These Well-Known People Were also Spies or Intelligence Agents

These Well-Known People Were also Spies or Intelligence Agents

Larry Holzwarth - February 6, 2020

These Well-Known People Were also Spies or Intelligence Agents
This portrait of Benjamin Franklin currently hangs in the East Room of the White House. White House

18. Benjamin Franklin was a double agent while in Paris during the American Revolution

Benjamin Franklin’s status as a Founding Father is unquestioned. So is his standing as a scientist, inventor, writer, diplomat, and philosopher. Less known is his status as a spy. Franklin, while serving as one of America’s representatives to France during the Revolution, was also a spy for the British, though not for the party in power. From his long service in London as Massachusetts’ representative to the Court of St. James, Franklin knew many influential British politicians and businessmen sympathetic to the American cause. He made sure that those men were kept abreast of the events which brought about French and Spanish support of the Revolution, as well as the financial support from the Dutch.

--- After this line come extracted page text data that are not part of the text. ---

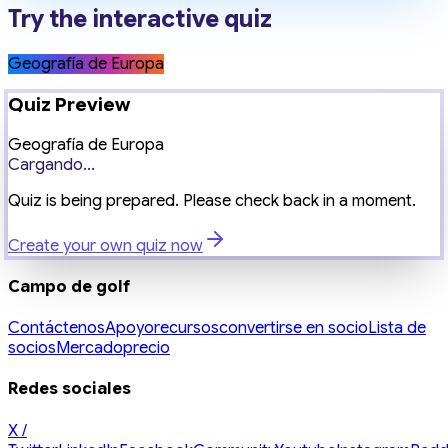
Try the interactive quiz
Geografía de Europa
Quiz Preview
Geografía de Europa
Cargando...
Quiz is being prepared. Please check back in a moment.
Create your own quiz now
Campo de golf
Contáctenos
Apoyo
recursos
convertirse en socio
Lista de
socios
Mercado
precio
Redes sociales
X /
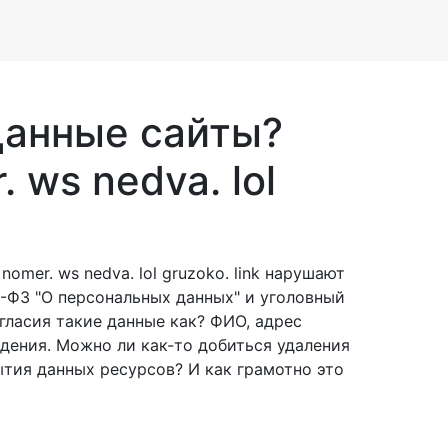
Данные сайты?
. ws nedva. lol
omer. ws nedva. lol gruzoko. link нарушают
2-ФЗ "О персональных данных" и уголовный
огласия такие данные как? ФИО, адрес
дения. Можно ли как-то добиться удаления
ытия данных ресурсов? И как грамотно это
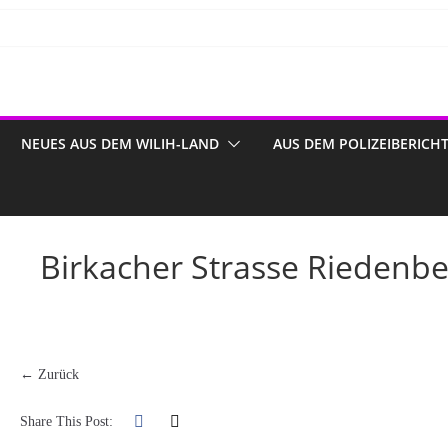
NEUES AUS DEM WILIH-LAND
AUS DEM POLIZEIBERICH
Birkacher Strasse Riedenber
← Zurück
Share This Post:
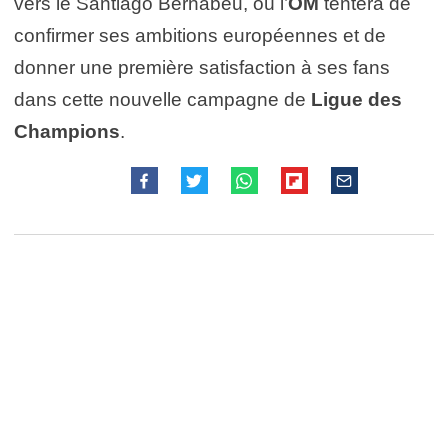
vers le Santiago Bernabeu, où l’
OM
tentera de
confirmer ses ambitions européennes et de
donner une première satisfaction à ses fans
dans cette nouvelle campagne de
Ligue des
Champions
.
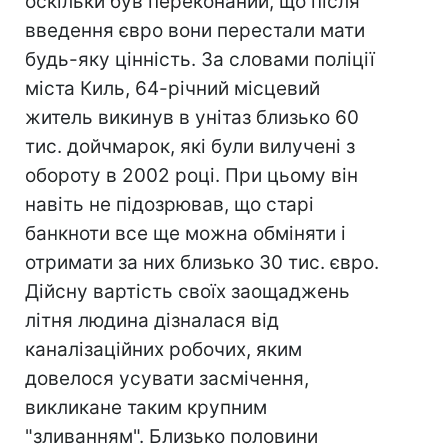
оскільки був переконаний, що після
введення євро вони перестали мати
будь-яку цінність. За словами поліції
міста Киль, 64-річний місцевий
житель викинув в унітаз близько 60
тис. дойчмарок, які були вилучені з
обороту в 2002 році. При цьому він
навіть не підозрював, що старі
банкноти все ще можна обміняти і
отримати за них близько 30 тис. євро.
Дійсну вартість своїх заощаджень
літня людина дізналася від
каналізаційних робочих, яким
довелося усувати засмічення,
викликане таким крупним
"зливанням". Близько половини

Franklin’s wily use of the British politicians and businessmen to shift public opinion in Britain did not go unnoticed. Frequent complaints were made that the British seemed to be aware of confidential discussions between the American commissioners almost immediately. John Adams confided his suspicions of Franklin to his diary and to his wife, Abigail. But Franklin persisted, giving the British information which shaped not only their war effort, but their position in the negotiations in Paris. It was from Franklin they learned that the United States would never allow a separate state for the occupation of Indian tribes on the Northwestern border, a demand the British dropped in 1781.